Caruana Galizia was murdered because there are people who fear the truth more than they fear justice. Indeed, her assassination was not merely an attack on a journalist. It was an attack on the very idea that truth matters.
We promised ourselves that day: never again. Never again would we allow narratives to triumph over facts. Never again would we stop asking the important questions.
This week, Malta was tested again.
Not by a bomb. But by a judgment.
For four years, Andrea Prudente’s story travelled the world. We were told that Malta’s abortion laws had almost killed a woman. That story became the emotional engine behind calls to liberalise abortion. Politicians cited it. Activists marched with it. International media repeated it. Many accepted it as the unquestionable truth.
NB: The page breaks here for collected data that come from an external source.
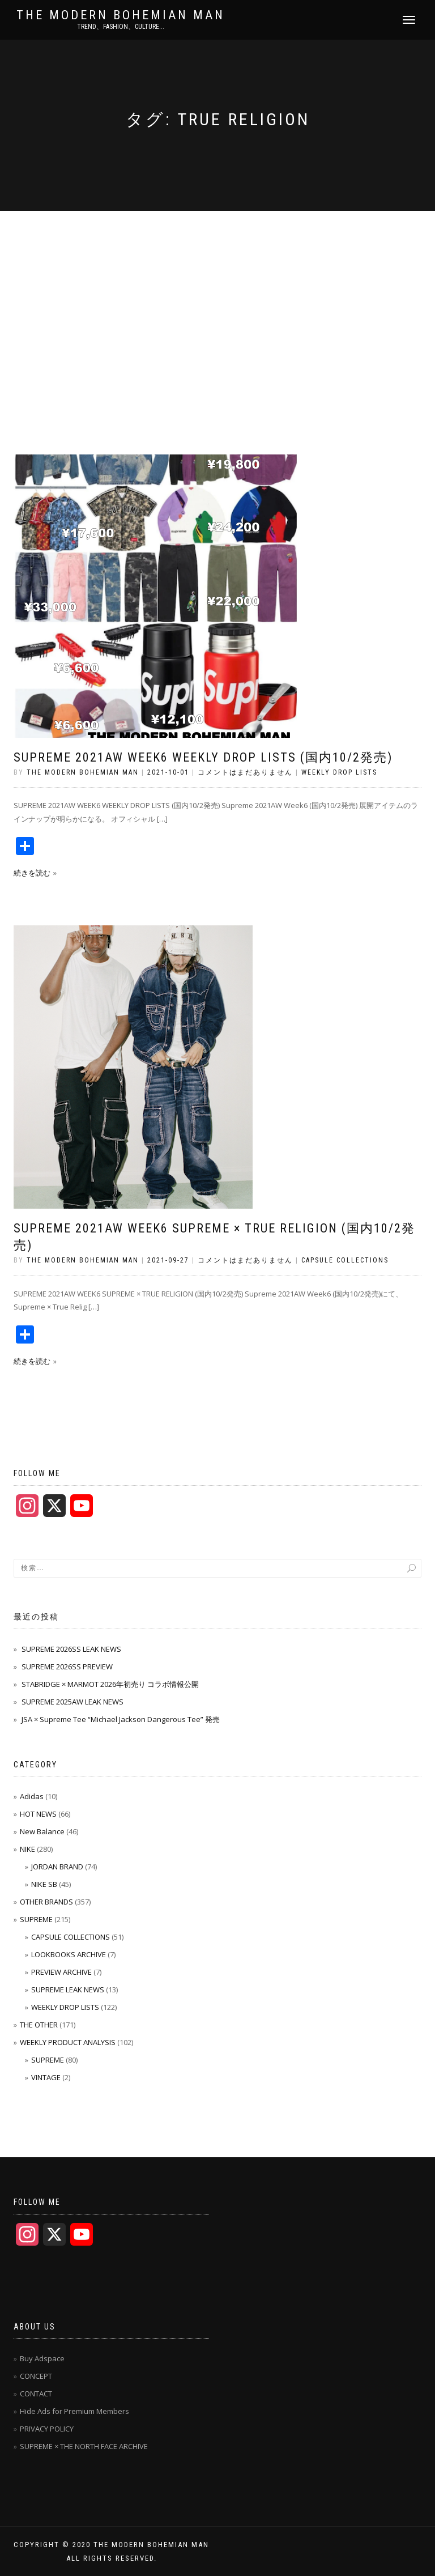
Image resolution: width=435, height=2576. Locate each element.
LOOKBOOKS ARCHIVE (68, 1954)
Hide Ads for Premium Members (74, 2411)
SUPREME (36, 1919)
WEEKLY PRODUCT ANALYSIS (68, 2042)
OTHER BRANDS (46, 1902)
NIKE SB (44, 1884)
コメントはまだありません (245, 772)
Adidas (32, 1796)
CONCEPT (36, 2376)
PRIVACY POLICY (47, 2429)
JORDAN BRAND (57, 1866)
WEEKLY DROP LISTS (339, 772)
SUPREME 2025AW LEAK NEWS (72, 1702)
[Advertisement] (217, 295)
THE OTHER (39, 2025)
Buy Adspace (42, 2358)
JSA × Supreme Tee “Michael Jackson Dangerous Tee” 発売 (121, 1719)
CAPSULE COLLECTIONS (345, 1260)
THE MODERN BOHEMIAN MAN (120, 15)
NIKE (27, 1849)
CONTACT (36, 2393)
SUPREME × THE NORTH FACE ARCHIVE (84, 2446)
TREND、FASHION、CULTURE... (120, 27)
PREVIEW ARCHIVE (61, 1972)
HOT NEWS (38, 1814)
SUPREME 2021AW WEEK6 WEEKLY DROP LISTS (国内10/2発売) (203, 757)
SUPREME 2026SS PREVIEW (67, 1666)
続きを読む (32, 873)
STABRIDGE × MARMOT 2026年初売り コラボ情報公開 (110, 1684)
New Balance (42, 1831)
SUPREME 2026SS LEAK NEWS (71, 1649)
Finally, the court examined the evidence. Madam Justice Miriam Hayman rejected the constitutional challenge. More strikingly, she concluded:
“A priori, the court has no issue with declaring that this woman was used by so-called pro-choice individuals... She played ball to their beliefs.”
The judgment goes further:
“Through Google and through the information she was receiving, the poor mother was subjected to fear and strong emotional pressure that either the baby is removed from her or she dies.”
You might want to read those words again. These were not uttered from a pro-life activist. Nor from a politician. They were uttered from the judge.
Where are the headlines now? Where are the international front pages? Where are those who condemned Malta’s medical court systems?
Or are facts only newsworthy when they fit the narrative?
This question should trouble every Maltese citizen; whatever one’s position on abortion. Because if a nation can be persuaded by a story before it patiently examines the evidence, what else can it be persuaded to believe?
There is to this, however, an even deeper tragedy.
Perhaps the greatest achievement of the abortion movement has not been changing laws. Perhaps it has been changing language.
Are facts only newsworthy when they fit the narrative?- Mariana Debono
Not “baby” but “tissue”.
Not “ending a human life” but “healthcare”.
Not “mother and child” but “choice”.
Words matter. They shape how we see reality. And when language hides reality instead of revealing it, conscience slowly falls asleep.
Every woman facing a heartbreaking or a difficult pregnancy deserves the finest medical care, unwavering support and genuine compassion. That should never be in doubt. But compassion loses its meaning when it asks us to solve one human tragedy by deliberately ending another human life.
This judgment is therefore about more than one woman. It is about the kind of country we are becoming. Law is never morally neutral. Every law teaches. Every law declares which lives are worthy of protection. And the very purpose of human rights is to protect those who cannot protect themselves.
If human rights depend on strength, independence, size or wantedness, then they are no longer human rights at all. They become privileges bestowed by the powerful.
Caruana Galizia paid the ultimate price because others feared what the truth might reveal.
This week, truth emerged not from an explosion but from a courtroom.
The question is not whether one supports or opposes abortion.
The question is whether Malta still has the courage to let truth shape its conscience rather than allowing its conscience to be shaped by convenient narratives.
Because the day a nation begins to prefer comforting fiction to uncomfortable truth is the day it starts losing more than an argument. It starts losing its very soul.
As the Nobel laureate Aleksandr Solzhenitsyn warned, “one word of truth shall outweigh the whole world”.
This week, one judgment reminded us that truth still has weight.
The question now is: Will Malta defend it?

Mariana Debono is a philosophy PhD candidate, poet and writer.